For those in this growing majority, retreating to the safety of acquiescent silence in the interest of their reputation, career, income, and general wellness is not an option. Over time this cycle leaves organizations well-staffed with long-tenured, compliant, status quo thinkers and doers laughing and smiling broadly, fist bumping and munching on Doritos as they eagerly take their place on the company bus ready to go along for the ride to .... wherever the bus is going. It is not until the last ROAD (Retired On Active Duty) warrior takes their seat, locks their seatbelt in place, eyes forward in child-like anticipation of the wonders to come, the bus doors close and Tim or Nancy asks, “Who’s got the keys?”. By now we know the answer.
All of this is more than unnecessary, frustrating and disappointing though.
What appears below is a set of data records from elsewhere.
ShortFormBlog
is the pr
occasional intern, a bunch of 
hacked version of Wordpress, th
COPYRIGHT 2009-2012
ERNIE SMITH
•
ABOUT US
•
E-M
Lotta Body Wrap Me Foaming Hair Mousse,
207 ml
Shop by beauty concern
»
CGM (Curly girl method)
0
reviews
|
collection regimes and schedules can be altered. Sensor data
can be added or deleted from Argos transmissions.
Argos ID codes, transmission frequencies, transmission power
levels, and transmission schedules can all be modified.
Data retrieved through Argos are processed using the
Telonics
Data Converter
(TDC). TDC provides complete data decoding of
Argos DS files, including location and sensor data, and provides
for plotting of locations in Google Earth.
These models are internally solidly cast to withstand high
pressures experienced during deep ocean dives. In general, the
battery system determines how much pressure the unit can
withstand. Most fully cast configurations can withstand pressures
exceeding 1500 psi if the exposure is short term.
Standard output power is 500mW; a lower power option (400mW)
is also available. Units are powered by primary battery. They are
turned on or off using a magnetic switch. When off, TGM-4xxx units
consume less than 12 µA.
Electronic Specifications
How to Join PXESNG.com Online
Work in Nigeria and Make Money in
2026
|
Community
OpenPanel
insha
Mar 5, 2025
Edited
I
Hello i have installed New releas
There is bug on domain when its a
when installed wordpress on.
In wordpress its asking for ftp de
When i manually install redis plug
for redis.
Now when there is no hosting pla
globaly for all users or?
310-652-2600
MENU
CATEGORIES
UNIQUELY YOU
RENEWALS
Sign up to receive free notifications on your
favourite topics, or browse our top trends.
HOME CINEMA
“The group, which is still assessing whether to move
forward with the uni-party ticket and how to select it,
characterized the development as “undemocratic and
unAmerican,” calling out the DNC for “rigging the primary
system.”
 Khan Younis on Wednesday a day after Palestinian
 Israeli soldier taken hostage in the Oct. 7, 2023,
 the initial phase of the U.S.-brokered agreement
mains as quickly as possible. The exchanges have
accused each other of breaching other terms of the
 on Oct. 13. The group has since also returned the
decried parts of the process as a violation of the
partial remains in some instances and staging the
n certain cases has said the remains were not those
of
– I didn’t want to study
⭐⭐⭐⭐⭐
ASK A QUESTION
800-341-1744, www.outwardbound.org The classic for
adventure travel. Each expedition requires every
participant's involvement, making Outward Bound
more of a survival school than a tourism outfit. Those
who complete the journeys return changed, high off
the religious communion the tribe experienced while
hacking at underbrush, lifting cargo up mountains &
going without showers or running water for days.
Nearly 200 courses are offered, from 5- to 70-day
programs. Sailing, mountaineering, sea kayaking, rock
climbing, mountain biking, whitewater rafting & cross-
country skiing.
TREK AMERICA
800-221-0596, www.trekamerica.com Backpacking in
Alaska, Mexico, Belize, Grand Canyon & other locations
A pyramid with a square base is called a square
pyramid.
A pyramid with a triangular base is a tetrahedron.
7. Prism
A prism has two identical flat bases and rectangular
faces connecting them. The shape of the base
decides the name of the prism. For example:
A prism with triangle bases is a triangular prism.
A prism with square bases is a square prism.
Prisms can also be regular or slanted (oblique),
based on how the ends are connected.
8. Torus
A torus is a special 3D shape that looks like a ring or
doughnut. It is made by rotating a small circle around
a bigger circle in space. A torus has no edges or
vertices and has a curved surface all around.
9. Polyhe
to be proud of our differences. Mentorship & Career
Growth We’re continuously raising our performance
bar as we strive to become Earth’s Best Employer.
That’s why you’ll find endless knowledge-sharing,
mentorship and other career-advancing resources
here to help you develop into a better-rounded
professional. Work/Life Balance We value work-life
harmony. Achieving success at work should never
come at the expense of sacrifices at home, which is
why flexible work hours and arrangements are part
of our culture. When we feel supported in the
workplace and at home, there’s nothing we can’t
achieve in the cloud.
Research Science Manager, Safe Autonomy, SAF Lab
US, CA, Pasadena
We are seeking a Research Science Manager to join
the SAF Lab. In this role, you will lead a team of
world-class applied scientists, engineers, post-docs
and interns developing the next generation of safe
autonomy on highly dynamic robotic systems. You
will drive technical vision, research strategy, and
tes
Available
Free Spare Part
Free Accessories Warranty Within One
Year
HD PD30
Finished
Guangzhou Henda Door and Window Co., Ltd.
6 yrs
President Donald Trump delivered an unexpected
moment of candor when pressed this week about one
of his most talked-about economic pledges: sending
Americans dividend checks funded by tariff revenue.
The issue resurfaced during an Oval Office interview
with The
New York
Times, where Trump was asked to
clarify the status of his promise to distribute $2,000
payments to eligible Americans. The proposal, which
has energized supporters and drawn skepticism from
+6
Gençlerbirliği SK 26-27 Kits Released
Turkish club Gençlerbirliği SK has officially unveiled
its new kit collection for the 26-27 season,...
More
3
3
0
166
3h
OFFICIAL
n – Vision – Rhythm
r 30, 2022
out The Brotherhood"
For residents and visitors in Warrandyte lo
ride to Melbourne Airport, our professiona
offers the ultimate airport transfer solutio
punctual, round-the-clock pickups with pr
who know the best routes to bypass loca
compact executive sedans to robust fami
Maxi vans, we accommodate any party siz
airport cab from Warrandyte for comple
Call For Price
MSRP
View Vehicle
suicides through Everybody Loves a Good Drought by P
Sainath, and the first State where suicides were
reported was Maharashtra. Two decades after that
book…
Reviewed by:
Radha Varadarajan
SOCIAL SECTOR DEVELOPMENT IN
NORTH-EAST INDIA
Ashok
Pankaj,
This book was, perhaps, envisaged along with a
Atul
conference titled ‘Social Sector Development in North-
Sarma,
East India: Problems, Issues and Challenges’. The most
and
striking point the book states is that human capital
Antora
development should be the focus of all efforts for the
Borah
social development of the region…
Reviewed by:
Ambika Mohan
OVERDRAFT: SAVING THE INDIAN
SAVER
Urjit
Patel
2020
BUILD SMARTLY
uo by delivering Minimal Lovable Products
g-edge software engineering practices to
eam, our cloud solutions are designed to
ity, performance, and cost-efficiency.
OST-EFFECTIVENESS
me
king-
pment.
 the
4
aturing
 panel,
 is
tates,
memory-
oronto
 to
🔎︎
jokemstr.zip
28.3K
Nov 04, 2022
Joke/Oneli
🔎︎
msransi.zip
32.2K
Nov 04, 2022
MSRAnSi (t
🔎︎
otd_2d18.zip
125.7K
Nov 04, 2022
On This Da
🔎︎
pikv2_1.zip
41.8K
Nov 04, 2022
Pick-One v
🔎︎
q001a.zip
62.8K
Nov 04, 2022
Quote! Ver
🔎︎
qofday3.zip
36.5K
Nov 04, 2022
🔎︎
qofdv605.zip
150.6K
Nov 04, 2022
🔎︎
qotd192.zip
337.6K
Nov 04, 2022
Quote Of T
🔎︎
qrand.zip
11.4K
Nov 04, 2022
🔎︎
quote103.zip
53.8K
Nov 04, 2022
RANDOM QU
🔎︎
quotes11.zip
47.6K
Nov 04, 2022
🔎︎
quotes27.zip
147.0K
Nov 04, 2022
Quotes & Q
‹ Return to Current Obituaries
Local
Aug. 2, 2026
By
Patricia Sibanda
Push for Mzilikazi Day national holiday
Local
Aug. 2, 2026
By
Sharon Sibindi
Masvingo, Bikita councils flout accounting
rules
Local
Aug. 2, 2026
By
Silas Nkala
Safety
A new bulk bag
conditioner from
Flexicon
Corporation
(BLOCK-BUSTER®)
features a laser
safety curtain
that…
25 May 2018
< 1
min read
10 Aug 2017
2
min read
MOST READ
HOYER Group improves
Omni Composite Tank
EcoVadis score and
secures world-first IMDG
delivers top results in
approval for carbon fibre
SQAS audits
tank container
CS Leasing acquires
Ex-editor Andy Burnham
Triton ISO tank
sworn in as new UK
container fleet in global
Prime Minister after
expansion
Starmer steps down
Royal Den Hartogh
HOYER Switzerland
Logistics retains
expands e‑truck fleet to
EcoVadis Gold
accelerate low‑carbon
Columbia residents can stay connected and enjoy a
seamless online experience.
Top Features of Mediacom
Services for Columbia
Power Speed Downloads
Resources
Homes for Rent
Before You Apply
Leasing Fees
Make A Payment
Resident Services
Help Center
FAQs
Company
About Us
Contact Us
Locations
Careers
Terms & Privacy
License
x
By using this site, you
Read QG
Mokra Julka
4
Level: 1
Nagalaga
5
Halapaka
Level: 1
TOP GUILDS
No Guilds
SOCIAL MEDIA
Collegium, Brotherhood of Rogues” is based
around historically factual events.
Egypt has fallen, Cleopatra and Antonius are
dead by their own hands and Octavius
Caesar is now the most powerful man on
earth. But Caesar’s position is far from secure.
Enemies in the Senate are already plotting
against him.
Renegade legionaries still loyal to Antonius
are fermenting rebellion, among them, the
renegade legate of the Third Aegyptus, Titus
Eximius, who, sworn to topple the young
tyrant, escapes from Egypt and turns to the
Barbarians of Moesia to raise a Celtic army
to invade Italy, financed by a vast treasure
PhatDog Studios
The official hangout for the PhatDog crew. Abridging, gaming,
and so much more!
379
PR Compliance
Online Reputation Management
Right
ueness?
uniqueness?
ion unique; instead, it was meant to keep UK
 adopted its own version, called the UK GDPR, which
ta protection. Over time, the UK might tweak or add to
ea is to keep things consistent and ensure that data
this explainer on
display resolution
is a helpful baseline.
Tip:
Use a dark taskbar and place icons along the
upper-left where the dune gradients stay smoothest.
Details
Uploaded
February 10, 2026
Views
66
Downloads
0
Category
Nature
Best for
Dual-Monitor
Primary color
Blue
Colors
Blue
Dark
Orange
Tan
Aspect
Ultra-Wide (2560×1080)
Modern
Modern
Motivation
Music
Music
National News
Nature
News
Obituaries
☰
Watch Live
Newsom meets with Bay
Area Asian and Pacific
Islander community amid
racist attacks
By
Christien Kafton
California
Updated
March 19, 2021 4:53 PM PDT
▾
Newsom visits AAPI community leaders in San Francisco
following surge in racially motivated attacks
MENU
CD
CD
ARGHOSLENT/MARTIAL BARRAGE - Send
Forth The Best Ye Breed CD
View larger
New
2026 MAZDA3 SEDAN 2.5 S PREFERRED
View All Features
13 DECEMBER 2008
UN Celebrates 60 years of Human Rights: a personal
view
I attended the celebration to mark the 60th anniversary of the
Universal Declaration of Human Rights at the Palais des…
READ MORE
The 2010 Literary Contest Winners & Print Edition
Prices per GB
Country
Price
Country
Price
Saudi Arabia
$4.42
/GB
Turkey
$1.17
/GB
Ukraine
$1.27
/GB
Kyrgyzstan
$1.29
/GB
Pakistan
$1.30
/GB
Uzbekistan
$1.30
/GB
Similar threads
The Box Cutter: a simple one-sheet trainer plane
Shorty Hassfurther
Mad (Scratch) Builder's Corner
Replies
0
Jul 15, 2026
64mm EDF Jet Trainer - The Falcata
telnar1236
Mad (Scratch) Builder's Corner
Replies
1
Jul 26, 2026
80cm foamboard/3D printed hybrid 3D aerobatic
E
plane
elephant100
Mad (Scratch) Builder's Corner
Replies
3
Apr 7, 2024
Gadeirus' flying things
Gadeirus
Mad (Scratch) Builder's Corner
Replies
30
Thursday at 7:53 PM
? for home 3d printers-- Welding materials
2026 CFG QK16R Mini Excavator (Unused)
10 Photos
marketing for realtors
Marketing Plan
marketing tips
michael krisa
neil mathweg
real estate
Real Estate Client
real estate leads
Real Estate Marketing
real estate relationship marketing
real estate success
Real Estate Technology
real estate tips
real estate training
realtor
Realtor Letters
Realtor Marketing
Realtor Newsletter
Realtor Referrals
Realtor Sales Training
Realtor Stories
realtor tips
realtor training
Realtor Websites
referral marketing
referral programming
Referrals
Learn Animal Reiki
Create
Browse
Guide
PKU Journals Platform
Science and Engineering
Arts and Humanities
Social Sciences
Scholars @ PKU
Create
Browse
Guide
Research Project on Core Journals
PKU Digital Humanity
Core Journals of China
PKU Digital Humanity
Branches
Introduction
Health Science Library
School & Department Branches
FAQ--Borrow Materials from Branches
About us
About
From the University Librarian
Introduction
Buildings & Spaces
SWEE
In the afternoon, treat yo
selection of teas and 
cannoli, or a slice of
There are measurable business and personal consequences associated with conflict avoidance.
In a recent survey, 30% of employees believe that they will be perceived as overly competitive or aggressive if initiating conflict resolution in the workplace. These are not enviable monikers in today’s self-described collaborative, inclusive organizational cultures. Results from the same survey indicate that when experiencing conflict, 56% of employees try to simply restore the peace. That means even when we accidentally stumble into conflict, we quickly realize the error of our ways, excuse ourselves and retreat to the safety and dysfunction found in perpetual tongue-biting and silence. More telling and concerning, research done by Crucial Dimensions indicates 95% of the workforce struggles to speak up to their bosses and co-workers at all. This considered, it’s not surprising that experts estimate 2.8 hours/week/employee and almost $360B/year is lost to our inability to effectively manage (i.e., avoid) conflict in the workplace. The correlation between our inability to effectively engage in conflict and the ratio of engaged to actively disengaged employees reaching a record low of 1.8 (32%) to 1 (18%) in 2022 is neither incidental nor coincidental.
Could this constant need to avoid conflict at all costs, act and interact in an increasingly constrained, non-confrontational, inauthentic, and conforming ways contribute in any part to 94% of employees reporting stress at work or the 25% of employees reporting that their jobs are the primary source of stress in their lives?
How about the 63% of employees that report that they are ready to quit their jobs at any time due to mental and emotional health issues associated with their employment? Do we think that may be due at all to the fact that they have something to say that they simply cannot for fear of offense being taken or being labeled as a “something” or “someone”-ist?
Does conflict avoidance and the accompanying perceived powerlessness and learned helplessness contribute in any way to the 550 million workdays and more than $1trillion (with a ‘t’) lost each year to work-related stress, depression, and anxiety in the US?
This is where the implications of conflict avoidance go beyond being novel or curious. Conflict avoidance is a measurable and truly key KPI affecting people, processes, progress, culture, morale, engagement, and the bottom line of every company and every employee.